*** Begin section ***

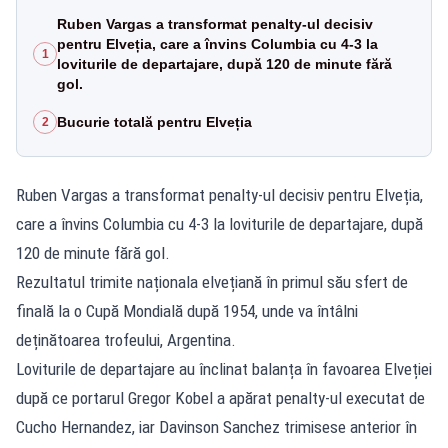
Ruben Vargas a transformat penalty-ul decisiv
pentru Elveția, care a învins Columbia cu 4-3 la
1
loviturile de departajare, după 120 de minute fără
gol.
Bucurie totală pentru Elveția
2
Ruben Vargas a transformat penalty-ul decisiv pentru Elveția,
care a învins Columbia cu 4-3 la loviturile de departajare, după
120 de minute fără gol.
Rezultatul trimite naționala elvețiană în primul său sfert de
finală la o Cupă Mondială după 1954, unde va întâlni
deținătoarea trofeului, Argentina.
Loviturile de departajare au înclinat balanța în favoarea Elveției
după ce portarul Gregor Kobel a apărat penalty-ul executat de
Cucho Hernandez, iar Davinson Sanchez trimisese anterior în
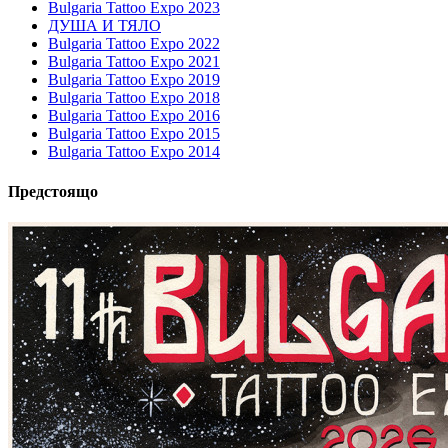
Bulgaria Tattoo Expo 2023
ДУША И ТЯЛО
Bulgaria Tattoo Expo 2022
Bulgaria Tattoo Expo 2021
Bulgaria Tattoo Expo 2019
Bulgaria Tattoo Expo 2018
Bulgaria Tattoo Expo 2016
Bulgaria Tattoo Expo 2015
Bulgaria Tattoo Expo 2014
Предстоящо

*** End section ***

- The problem:
Each line in the material above that mentions the word "Tattoo" must be copied.

- Answer:
Bulgaria Tattoo Expo 2023
Bulgaria Tattoo Expo 2022
Bulgaria Tattoo Expo 2021
Bulgaria Tattoo Expo 2019
Bulgaria Tattoo Expo 2018
Bulgaria Tattoo Expo 2016
Bulgaria Tattoo Expo 2015
Bulgaria Tattoo Expo 2014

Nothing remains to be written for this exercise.